4.2. Posologie et mode d'administration
Posologie
Le volume de solution de substitution à administrer dépend de l'efficacité de la technique utilisée et de la quantité de solution à échanger afin d'obtenir la balance des liquides souhaitée. Par conséquent, les volumes à échanger relèvent d'une prescription médicale.
Les débits usuels de solution de substitution pour l'hémofiltration et l'hémodiafiltration sont les suivants:
· adulte: 500 - 1500 ml/h.
· enfant: 15 - 20 ml/kg/h.
Les débits usuels de solution de dialyse (dialysat) en hémodialyse continue sont les suivants:
· adulte: 500 - 2000 ml/h
· enfant: 15 - 20 ml/kg/h.
Mode d'administration
Hemosol B0, lorsqu'il est utilisé en tant que solution de substitution, est administré dans le circuit sanguin en amont (pré dilution) ou en aval (post-dilution) de l'hémofiltre.
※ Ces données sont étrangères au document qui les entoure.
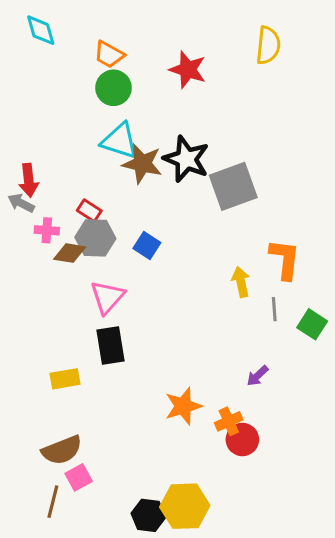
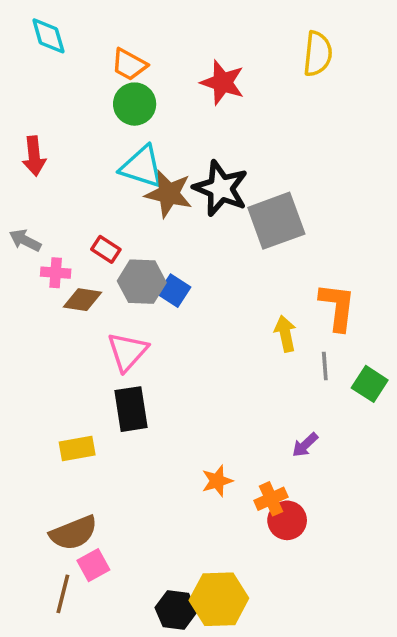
red arrow: (29, 180) -> (34, 156), moved
gray hexagon: (95, 238) -> (142, 282), moved
orange star: (183, 406) -> (217, 481), size x0.7

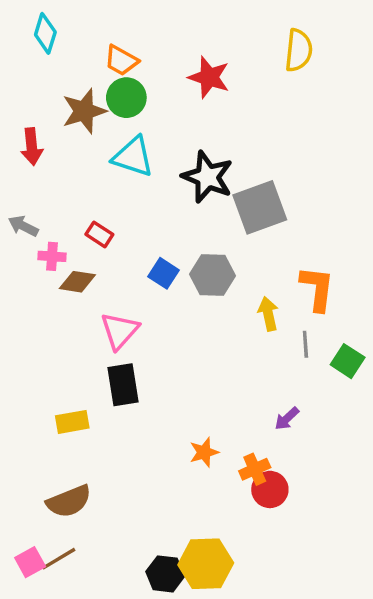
cyan diamond: (48, 36) -> (45, 33), turned 33
brown star: (169, 194) -> (84, 111), moved, turned -30
gray hexagon: (142, 282) -> (212, 275), moved
pink square: (93, 565) -> (30, 562), moved
brown line: (63, 594) -> (59, 559), turned 45

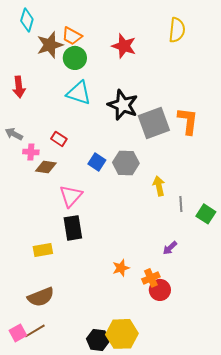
brown star: (84, 111) -> (50, 45), moved
orange L-shape: (317, 288) -> (188, 121), moved

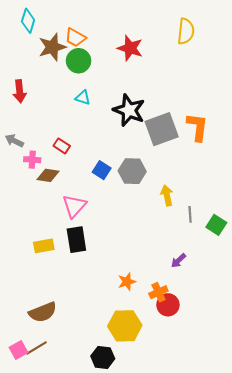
cyan triangle: (79, 93) -> (83, 98), size x0.6
yellow rectangle: (43, 250) -> (44, 246), moved
yellow hexagon: (122, 334) -> (125, 326), moved

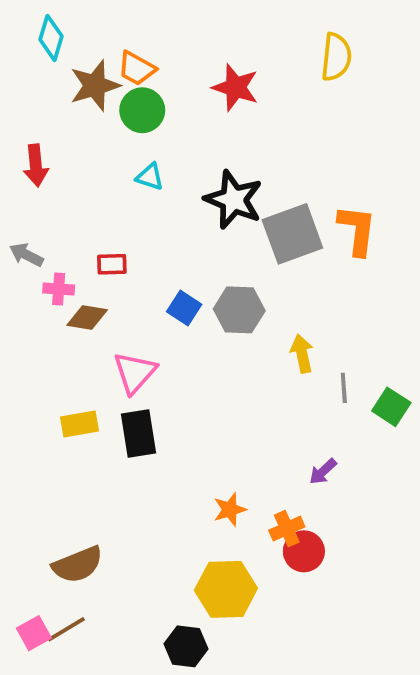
red rectangle: (62, 146) -> (112, 264), turned -35
yellow rectangle: (44, 246) -> (80, 424), moved

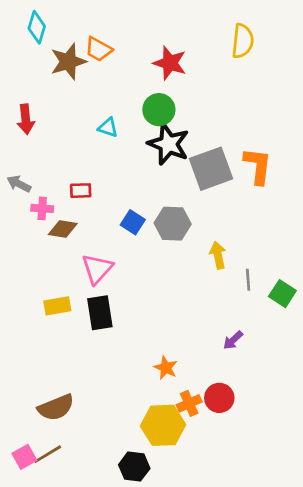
green circle: (142, 110) -> (159, 110), moved
orange star: (230, 510) -> (166, 368), turned -30
orange cross: (287, 529) -> (189, 403), moved

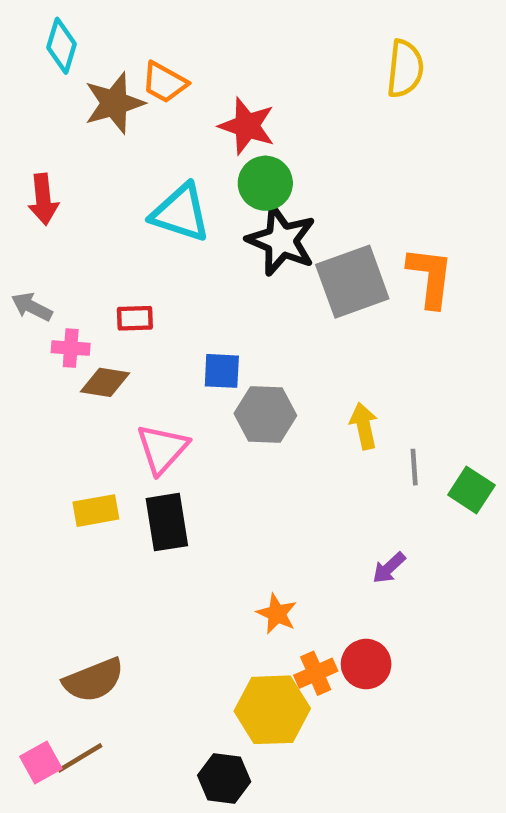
red star: (170, 63) -> (247, 126), moved
cyan triangle: (108, 127) -> (181, 213), size x1.8
blue square: (133, 222) -> (222, 371), turned -30
gray hexagon: (173, 224) -> (265, 414), moved

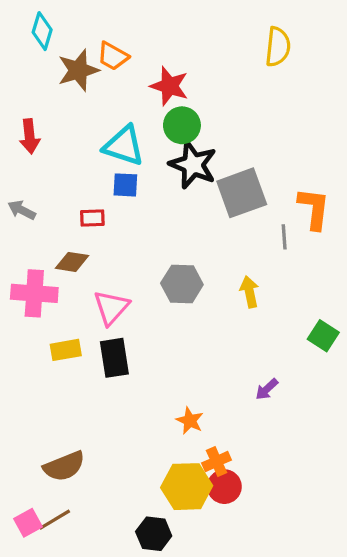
orange L-shape: (430, 277) -> (314, 209), moved
pink cross: (71, 348) -> (34, 293), moved, size x1.8
blue square: (222, 371) -> (125, 185), moved
gray line: (414, 467) -> (284, 237), moved
red circle: (366, 664) -> (224, 487), moved

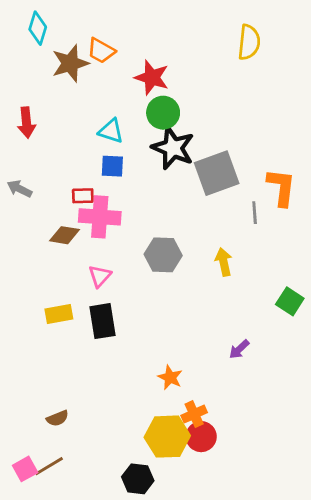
cyan triangle: (124, 146) -> (111, 131), size x0.7
pink cross: (34, 293) -> (100, 217), moved
pink triangle: (111, 308) -> (100, 276), size x0.7
brown semicircle: (64, 466) -> (57, 418), size x0.6

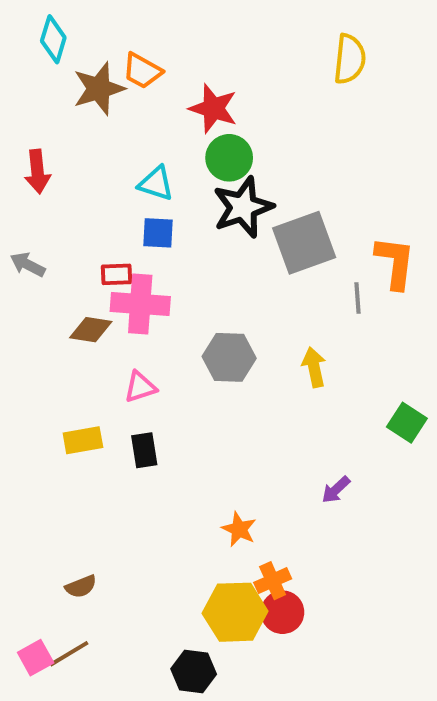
black star: (173, 148) -> (243, 207), turned 30
pink triangle: (100, 276) -> (140, 387), turned 30
black rectangle: (103, 321) -> (144, 450), size x0.7

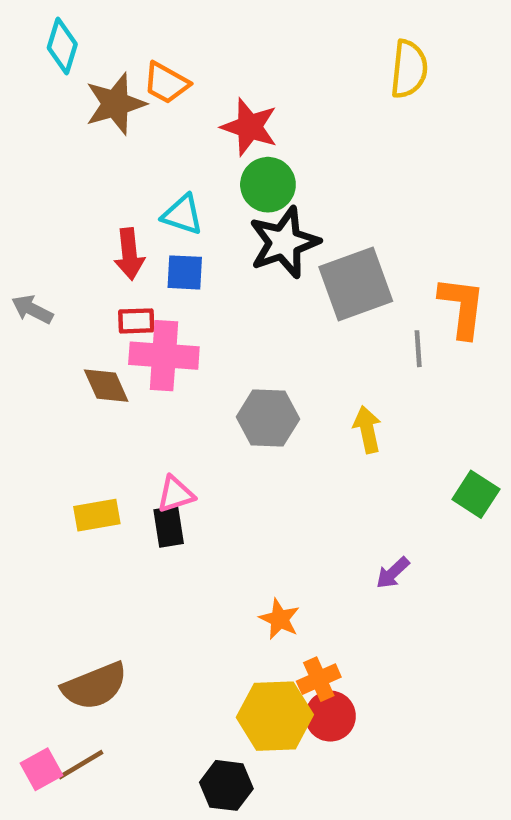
red arrow: (37, 172) -> (129, 254), moved
brown diamond: (91, 330) -> (106, 386), turned 57
pink triangle: (140, 387) -> (176, 494), moved
brown semicircle: (81, 587) -> (95, 686), size x1.8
Il n'y a aucune contre-indication absolue à l'utilisation de Hemosol B0.
4.4. Mises en garde spéciales et précautions d'emploi
Cette solution pour hémofiltration et hémodialyse ne contient pas de potassium.
Vérifier la limpidité des solutions et l'intégrité des emballages avant d'effectuer le mélange.
Suivre rigoureusement les instructions d'utilisation.
La solution d'électrolytes doit être mélangée avec la solution tampon avant utilisation pour obtenir la solution finale adéquate pour l'hémofiltration/hémodiafiltration/ hémodialyse continue.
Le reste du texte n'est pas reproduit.